This points to our failure as an industry to design a universal app engine that isn't a browser.

fbrchps 7 hours ago | parent | next [-]

Counterpoint: is the web browser not already fulfilling the "universal app engine" need? It can already run on most end user devices where people do most other things. IoT/Edge devices don't count here, but this day most of their data is just being sent back to a server which is accessible via some web interface.

Ignoring the fragmentation of course; although that seems to be getting less and less each year (so long as you ignore Safari).

rustcleaner 4 hours ago | parent | next [-]

>Counterpoint: is the web browser not already fulfilling the "universal app engine" need?

Counter-counterpoint: Maybe it's time to require professional engineer certification before a software product can be shipped in a way that can be monetized. It's to filter devs from the industry who look at browsers today and go "Yeah, this is a good universal app engine."

mohamedkoubaa 22 minutes ago | parent [-]

This was cathartic to read thank you

abdullahkhalids 5 hours ago | parent | prev [-]

Yes. But it consumes at least 10x-100x more resources to run a web app than to run a comparable desktop app (written in a sufficiently low level language).
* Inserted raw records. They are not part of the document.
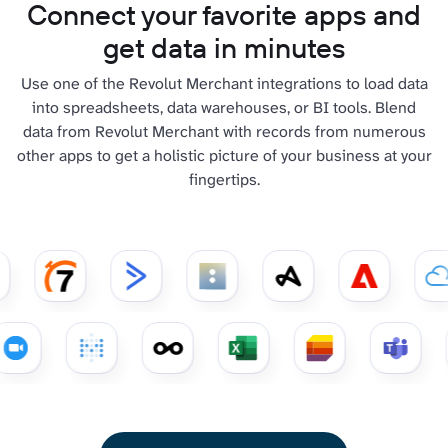
Connect your favorite apps and
get data in minutes
Use one of the Revolut Merchant integrations to load data
into spreadsheets, data warehouses, or BI tools. Blend
data from Revolut Merchant with records from numerous
other apps to get a holistic picture of your business at your
fingertips.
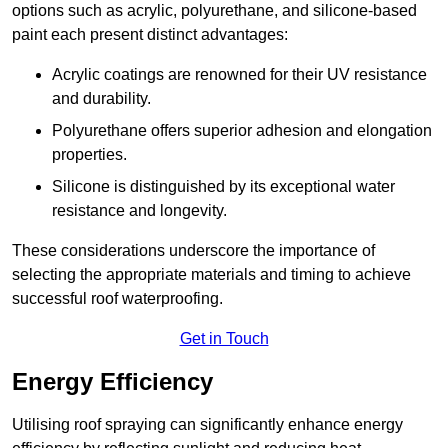
options such as acrylic, polyurethane, and silicone-based
paint each present distinct advantages:
Acrylic coatings are renowned for their UV resistance
and durability.
Polyurethane offers superior adhesion and elongation
properties.
Silicone is distinguished by its exceptional water
resistance and longevity.
These considerations underscore the importance of
selecting the appropriate materials and timing to achieve
successful roof waterproofing.
Get in Touch
Energy Efficiency
Utilising roof spraying can significantly enhance energy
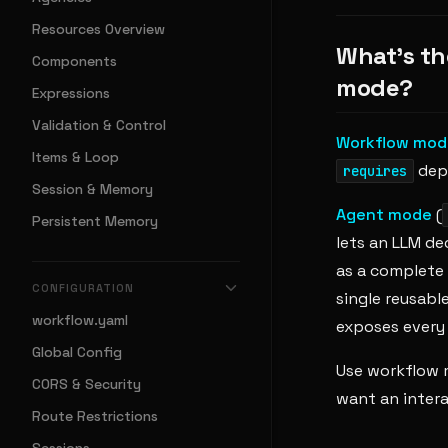
Resources Overview
What's th
Components
mode?
Expressions
Validation & Control
Workflow mod
Items & Loop
depe
requires
Session & Memory
Agent mode
(
Persistent Memory
lets an LLM de
as a complete 
CONFIGURATION
single reusable
workflow.yaml
exposes every 
Global Config
Use workflow 
CORS & Security
want an intera
Route Restrictions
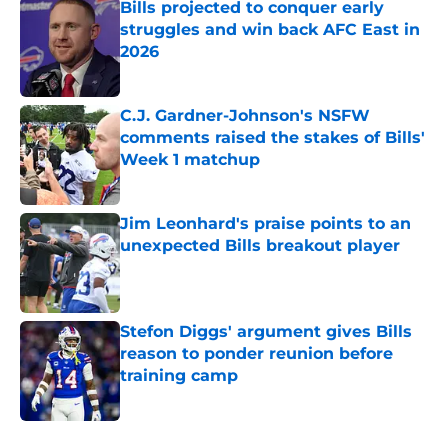
Bills projected to conquer early
struggles and win back AFC East in
2026
Published by on Invalid Date
C.J. Gardner-Johnson's NSFW
comments raised the stakes of Bills'
Week 1 matchup
Published by on Invalid Date
Jim Leonhard's praise points to an
unexpected Bills breakout player
Published by on Invalid Date
Stefon Diggs' argument gives Bills
reason to ponder reunion before
training camp
Published by on Invalid Date
5 related articles loaded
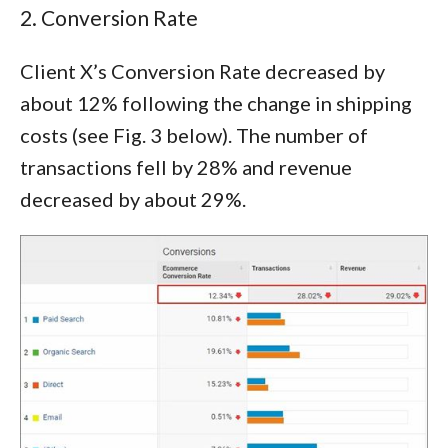
2. Conversion Rate
Client X’s Conversion Rate decreased by
about 12% following the change in shipping
costs (see Fig. 3 below). The number of
transactions fell by 28% and revenue
decreased by about 29%.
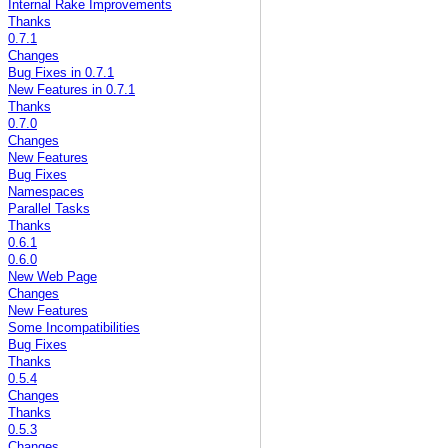
Internal Rake Improvements
Thanks
0.7.1
Changes
Bug Fixes in 0.7.1
New Features in 0.7.1
Thanks
0.7.0
Changes
New Features
Bug Fixes
Namespaces
Parallel Tasks
Thanks
0.6.1
0.6.0
New Web Page
Changes
New Features
Some Incompatibilities
Bug Fixes
Thanks
0.5.4
Changes
Thanks
0.5.3
Changes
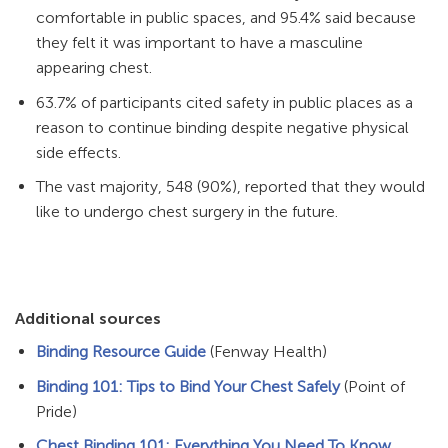
comfortable in public spaces, and 95.4% said because
they felt it was important to have a masculine
appearing chest.
63.7% of participants cited safety in public places as a
reason to continue binding despite negative physical
side effects.
The vast majority, 548 (90%), reported that they would
like to undergo chest surgery in the future.
Additional sources
Binding Resource Guide
(Fenway Health)
Binding 101: Tips to Bind Your Chest Safely
(Point of
Pride)
Chest Binding 101: Everything You Need To Know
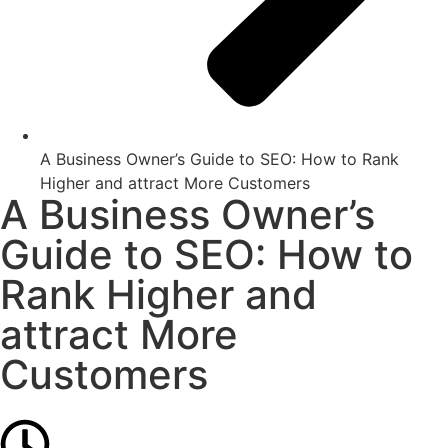
A Business Owner’s Guide to SEO: How to Rank
Higher and attract More Customers
A Business Owner’s
Guide to SEO: How to
Rank Higher and
attract More
Customers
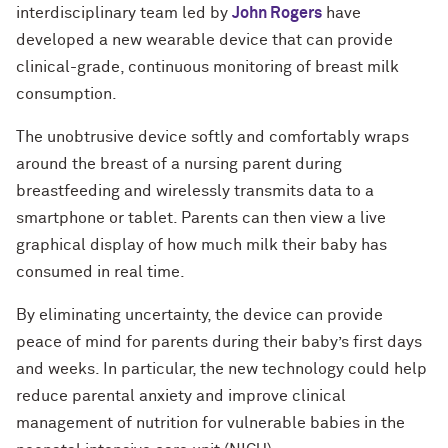
interdisciplinary team led by
John Rogers
have
developed a new wearable device that can provide
clinical-grade, continuous monitoring of breast milk
consumption.
The unobtrusive device softly and comfortably wraps
around the breast of a nursing parent during
breastfeeding and wirelessly transmits data to a
smartphone or tablet. Parents can then view a live
graphical display of how much milk their baby has
consumed in real time.
By eliminating uncertainty, the device can provide
peace of mind for parents during their baby’s first days
and weeks. In particular, the new technology could help
reduce parental anxiety and improve clinical
management of nutrition for vulnerable babies in the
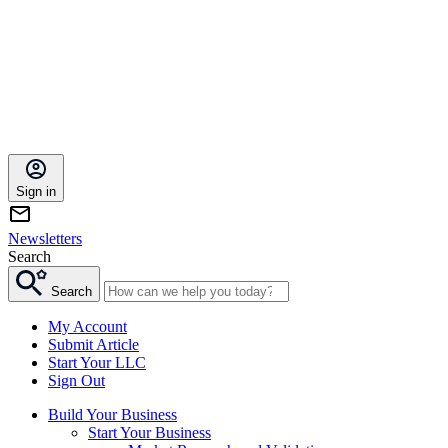
Sign in
Newsletters
Search
Search
My Account
Submit Article
Start Your LLC
Sign Out
Build Your Business
Start Your Business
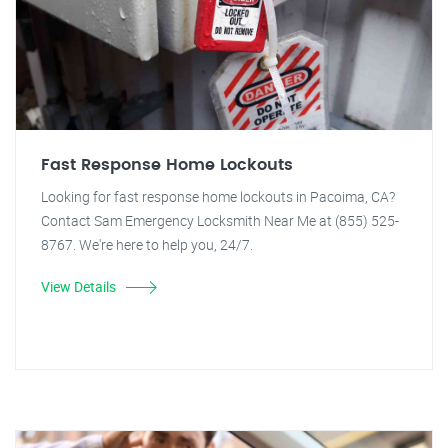
Fast Response Home Lockouts
Looking for fast response home lockouts in Pacoima, CA?
Contact Sam Emergency Locksmith Near Me at (855) 525-
8767. We're here to help you, 24/7.
View Details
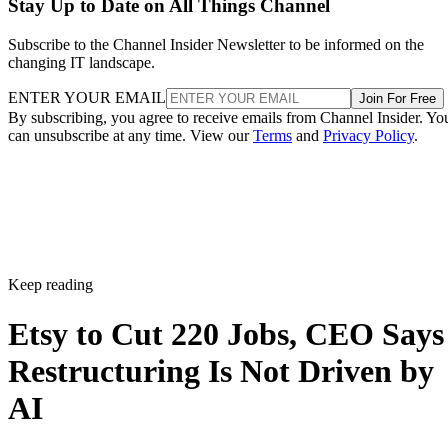
Stay Up to Date on All Things Channel
Subscribe to the Channel Insider Newsletter to be informed on the
changing IT landscape.
ENTER YOUR EMAIL
Join For Free
By subscribing, you agree to receive emails from Channel Insider. Yo
can unsubscribe at any time. View our
Terms
and
Privacy Policy
.
Keep reading
Etsy to Cut 220 Jobs, CEO Says
Restructuring Is Not Driven by
AI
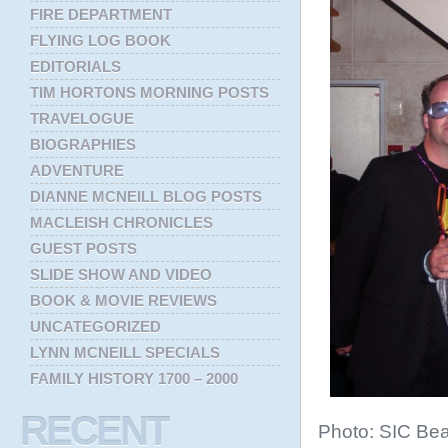
FIRE DEPARTMENT
FLYING LOG BOOK
EDITORIALS
TIM HORTONS MORNING POSTS
TRAVELOGUE
BIOGRAPHIES
ADVENTURE
DIANNE MCNEILL BLOG POSTS
MACLEISH CHRONICLES
GUEST POSTS
SLIDE SHOW AND VIDEO
BOOK & MOVIE REVIEWS
UNCATEGORIZED
LYNN MCNEILL SPECIALS
FAMILY HISTORY 1700 – 2000
RECENT
Photo: SIC Bea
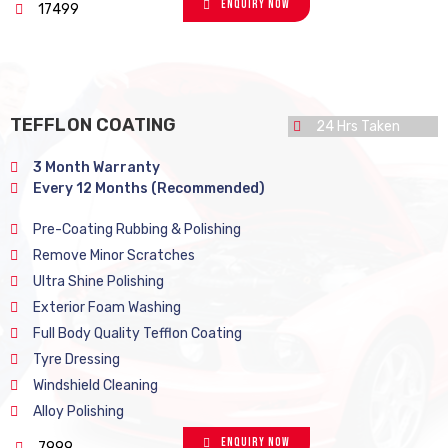
Enquiry Now
17499
TEFFLON COATING
24 Hrs Taken
3 Month Warranty
Every 12 Months (Recommended)
Pre-Coating Rubbing & Polishing
Remove Minor Scratches
Ultra Shine Polishing
Exterior Foam Washing
Full Body Quality Tefflon Coating
Tyre Dressing
Windshield Cleaning
Alloy Polishing
Enquiry Now
7999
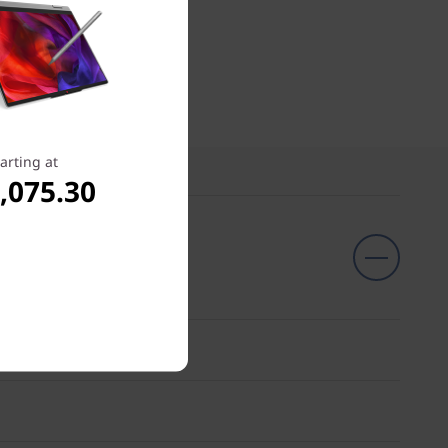
arting at
,075.30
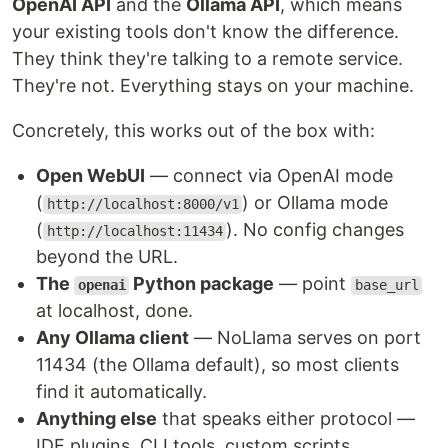
OpenAI API
and the
Ollama API
, which means
your existing tools don't know the difference.
They think they're talking to a remote service.
They're not. Everything stays on your machine.
Concretely, this works out of the box with:
Open WebUI
— connect via OpenAI mode
(
) or Ollama mode
http://localhost:8000/v1
(
). No config changes
http://localhost:11434
beyond the URL.
The
Python package
— point
openai
base_url
at localhost, done.
Any Ollama client
— NoLlama serves on port
11434 (the Ollama default), so most clients
find it automatically.
Anything else
that speaks either protocol —
IDE plugins, CLI tools, custom scripts.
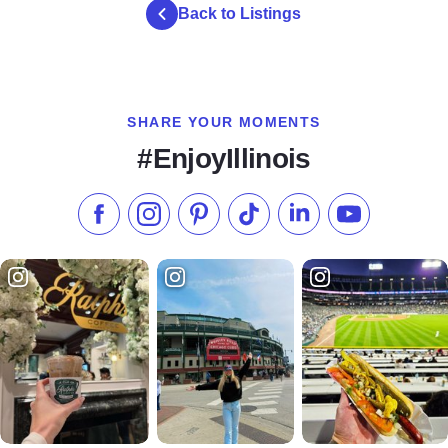
Back to Listings
SHARE YOUR MOMENTS
#EnjoyIllinois
Like us on Facebook
Follow us on Instagram
Check our Pinterest
Follow us on TikTok
Follow us on LinkedI
Subscribe to 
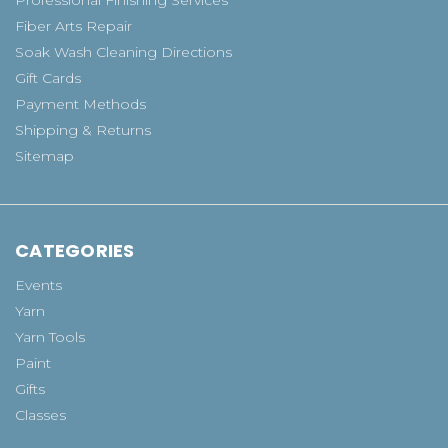
Fiber Arts Repair
Soak Wash Cleaning Directions
Gift Cards
Payment Methods
Shipping & Returns
Sitemap
CATEGORIES
Events
Yarn
Yarn Tools
Paint
Gifts
Classes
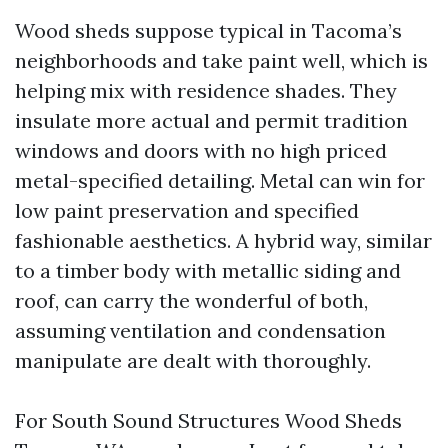
Wood sheds suppose typical in Tacoma’s
neighborhoods and take paint well, which is
helping mix with residence shades. They
insulate more actual and permit tradition
windows and doors with no high priced
metal-specified detailing. Metal can win for
low paint preservation and specified
fashionable aesthetics. A hybrid way, similar
to a timber body with metallic siding and
roof, can carry the wonderful of both,
assuming ventilation and condensation
manipulate are dealt with thoroughly.
For South Sound Structures Wood Sheds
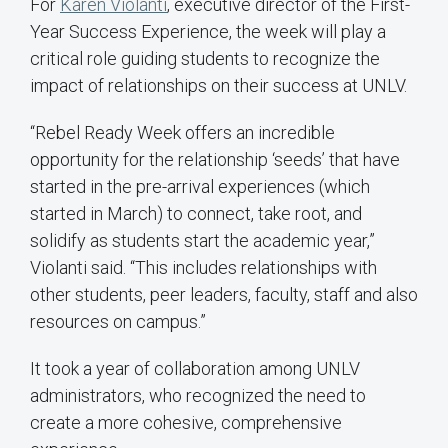
For
Karen Violanti
, executive director of the First-
Year Success Experience, the week will play a
critical role guiding students to recognize the
impact of relationships on their success at UNLV.
“Rebel Ready Week offers an incredible
opportunity for the relationship ‘seeds’ that have
started in the pre-arrival experiences (which
started in March) to connect, take root, and
solidify as students start the academic year,”
Violanti said. “This includes relationships with
other students, peer leaders, faculty, staff and also
resources on campus.”
It took a year of collaboration among UNLV
administrators, who recognized the need to
create a more cohesive, comprehensive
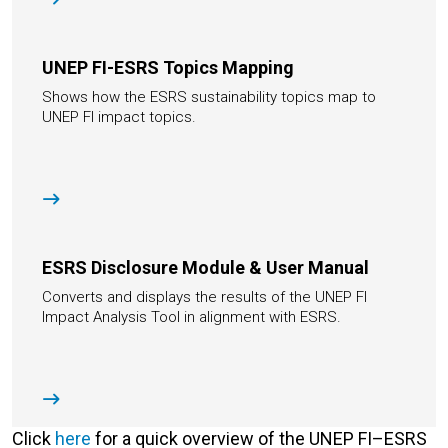
UNEP FI-ESRS Topics Mapping
Shows how the ESRS sustainability topics map to
UNEP FI impact topics.
ESRS Disclosure Module & User Manual
Converts and displays the results of the UNEP FI
Impact Analysis Tool in alignment with ESRS.
Click
here
for a quick overview of the UNEP FI–ESRS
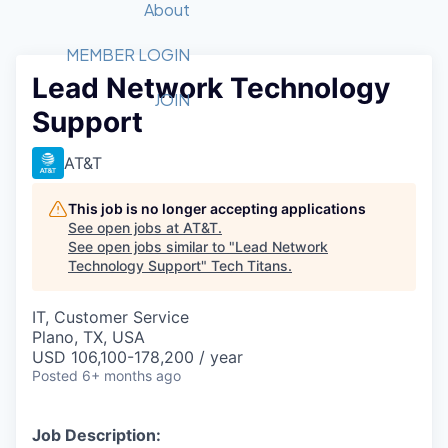
Recipients
Job Board
About
Quantum Technology
Application
2026 Award Categories
What We Do
Forum
STEM
MEMBER LOGIN
Lead Network Technology
Member Login
Donate to STEM
Tech Titans Foundation
Golf Tournament
Fast Tech
Advocacy
JOIN
Support
Get Involved
Volunteer with STEM
Awards Nominations
Tech Industry
Sponsorships
Luncheon Series
Committee
AT&T
Board of Directors
Startup Summit
Judges
This job is no longer accepting applications
See open jobs at
AT&T
.
Staff
See open jobs similar to "
Lead Network
Technology Support
"
Tech Titans
.
Tech Titans Blog
IT, Customer Service
News & Insights
Plano, TX, USA
USD 106,100-178,200 / year
Posted
6+ months ago
Job Description:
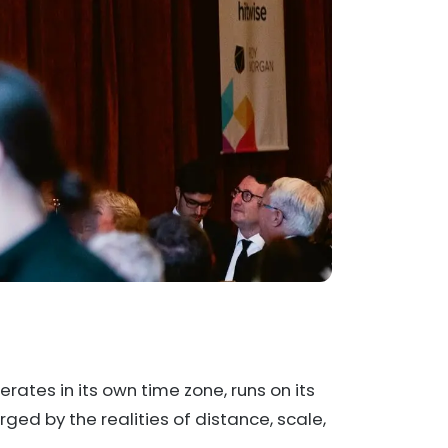
perates in its own time zone, runs on its
ed by the realities of distance, scale,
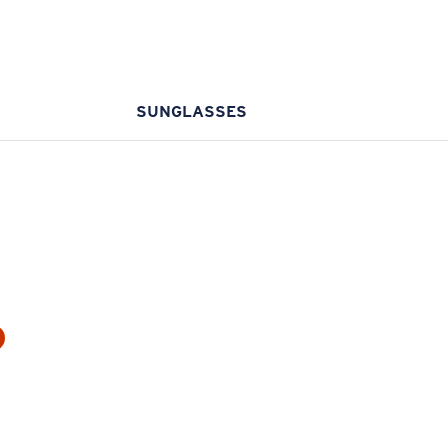
SUNGLASSES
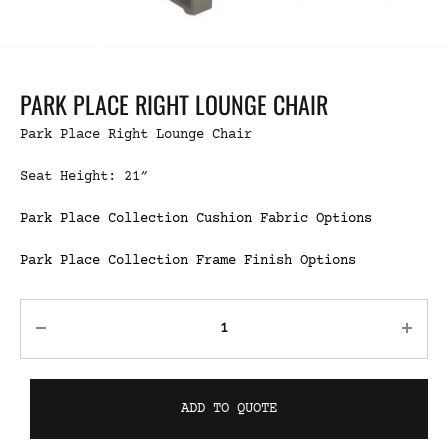
PARK PLACE RIGHT LOUNGE CHAIR
Park Place Right Lounge Chair
Seat Height: 21″
Park Place Collection Cushion Fabric Options
Park Place Collection Frame Finish Options
ADD TO QUOTE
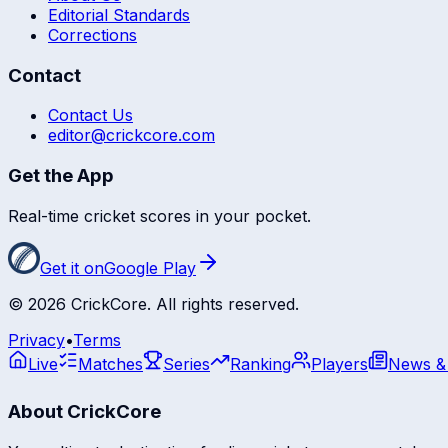
Editorial Standards
Corrections
Contact
Contact Us
editor@crickcore.com
Get the App
Real-time cricket scores in your pocket.
Get it on
Google Play
©
2026
CrickCore. All rights reserved.
Privacy
•
Terms
Live
Matches
Series
Ranking
Players
News &
About CrickCore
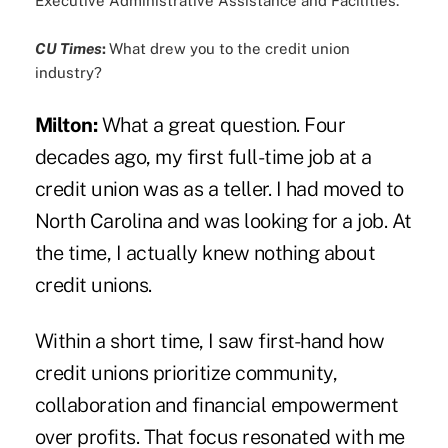
Executive Administrative Assistance and Facilities.
CU Times
:
What drew you to the credit union
industry?
Milton:
What a great question. Four
decades ago, my first full-time job at a
credit union was as a teller. I had moved to
North Carolina and was looking for a job. At
the time, I actually knew nothing about
credit unions.
Within a short time, I saw first-hand how
credit unions prioritize community,
collaboration and financial empowerment
over profits. That focus resonated with me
The impact on people's time, money and on the environment are proportional.

mpyne 4 hours ago | parent [-]

> But it consumes at least 10x-100x more resources to run a web app than to run a comparable desktop app (written in a sufficiently low level language)

Does it? Have you compared a web app written in a sufficiently low level language with a desktop app?

Pannoniae 2 hours ago | parent | next [-]

Yes. I can run entire 3D games.... ten times in the memory footprint of your average browser. Even fairly decent-looking ones, not your Doom or Quake!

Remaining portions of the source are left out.